Pushing the Limits of EEG: Estimation of Large-Scale Functional Brain Networks and Their Dynamics Validated by Simultaneous fMRI

Functional magnetic resonance imaging (fMRI) is the technique of choice for detecting large-scale functional brain networks and to investigate their dynamics. Because fMRI measures brain activity indirectly, electroencephalography (EEG) has been recently considered a feasible tool for detecting such networks, particularly the resting-state networks (RSNs). However, a truly unbiased validation of such claims is still missing, which can only be accomplished by using simultaneously acquired EEG and fMRI data, due to the spontaneous nature of the activity underlying the RSNs.
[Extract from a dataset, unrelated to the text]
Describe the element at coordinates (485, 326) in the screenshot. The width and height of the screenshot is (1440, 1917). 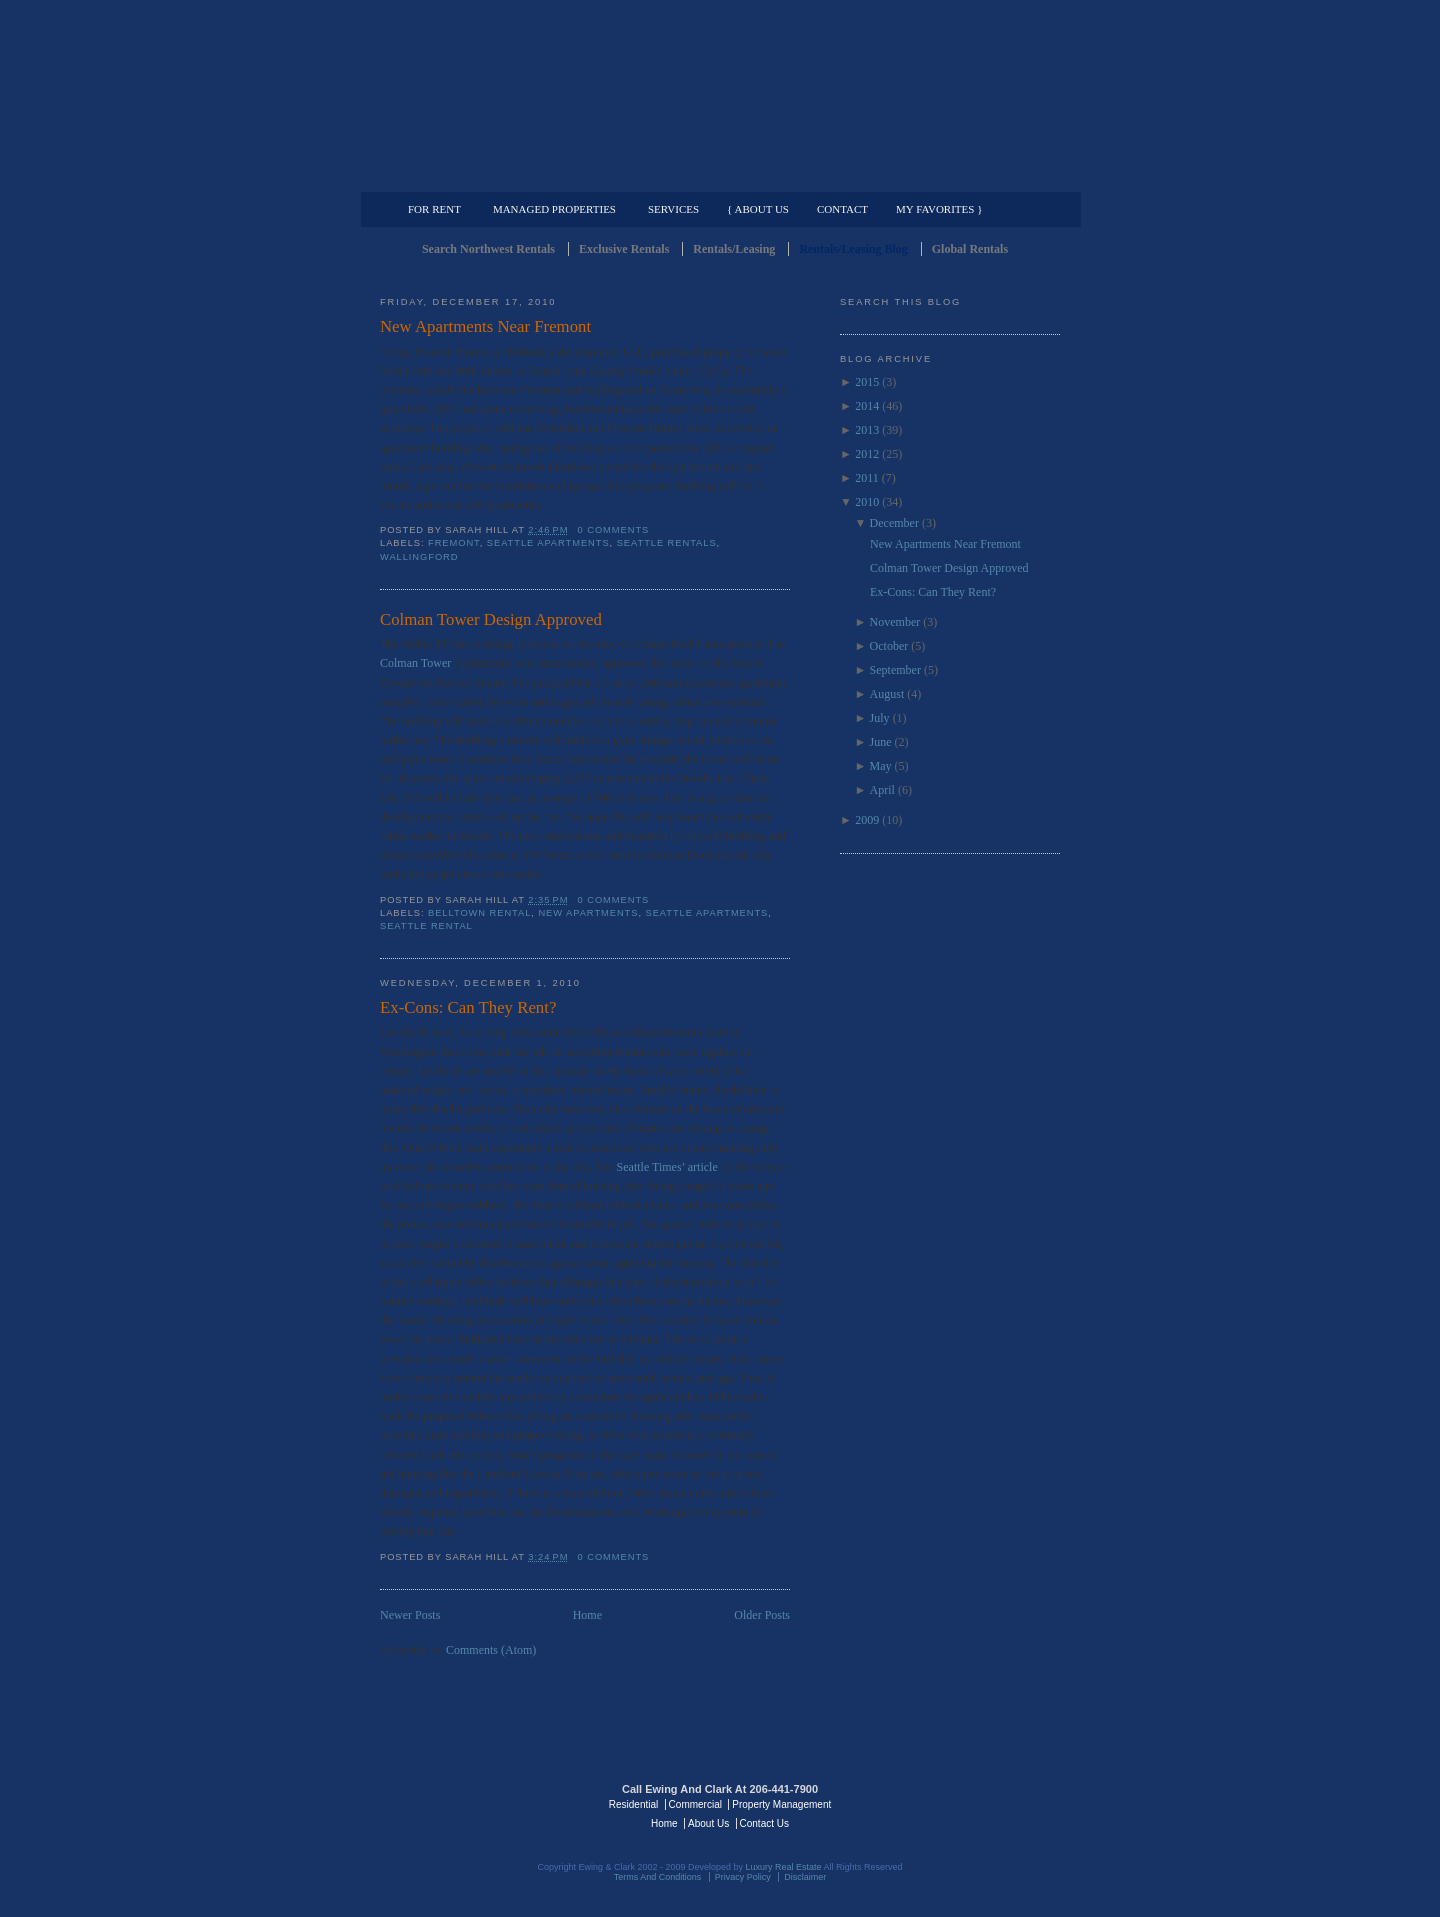 I see `New Apartments Near Fremont` at that location.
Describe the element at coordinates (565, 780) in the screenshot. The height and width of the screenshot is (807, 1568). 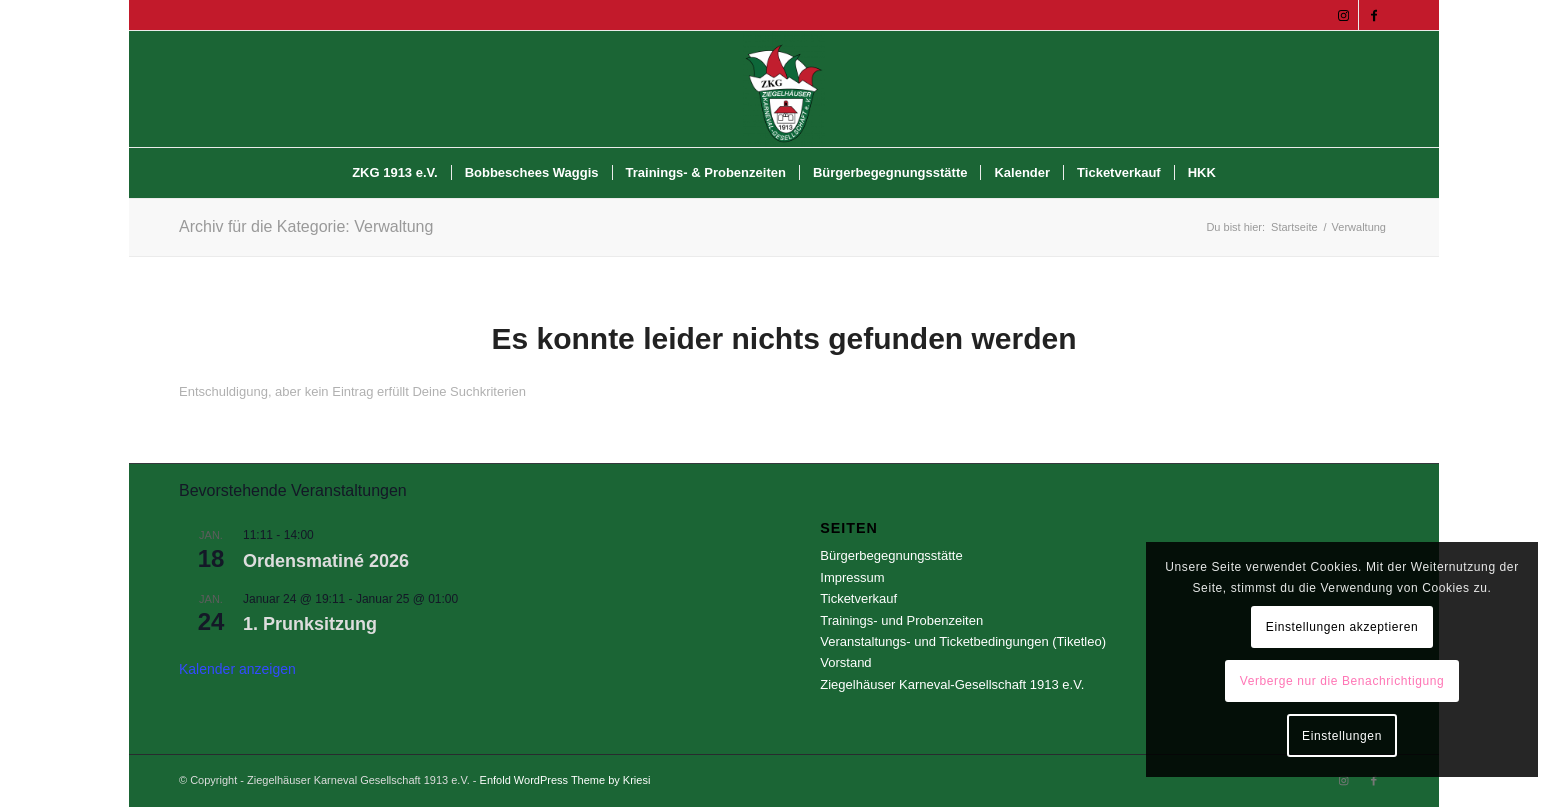 I see `Enfold WordPress Theme by Kriesi` at that location.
Additionally, EEG is still poorly explored for the purpose of mapping task-specific networks, and no studies so far have been focused on investigating networks’ dynamic functional connectivity (dFC) with EEG. Here, we started by validating RSNs derived from the continuous reconstruction of EEG sources by directly comparing them with those derived from simultaneous fMRI data of 10 healthy participants, and obtaining an average overlap (quantified by the Dice coefficient) of 0.4. We also showed the ability of EEG to map the facial expressions processing network (FEPN), highlighting regions near the posterior superior temporal sulcus, where the FEPN is anchored. Then, we measured the dFC using EEG for the first time in this context, estimated dFC brain states using dictionary learning, and compared such states with those obtained from the fMRI. We found a statistically significant match between fMRI and EEG dFC states, and determined the existence of two matched dFC states which contribution over time was associated with the brain activity at the FEPN, showing that the dynamics of FEPN can be captured by both fMRI and EEG. Our results push the limits of EEG toward being used as a brain imaging tool, while supporting the growing literature on EEG correlates of (dynamic) functional connectivity measured with fMRI, and providing novel insights into the coupling mechanisms underlying the two imaging techniques.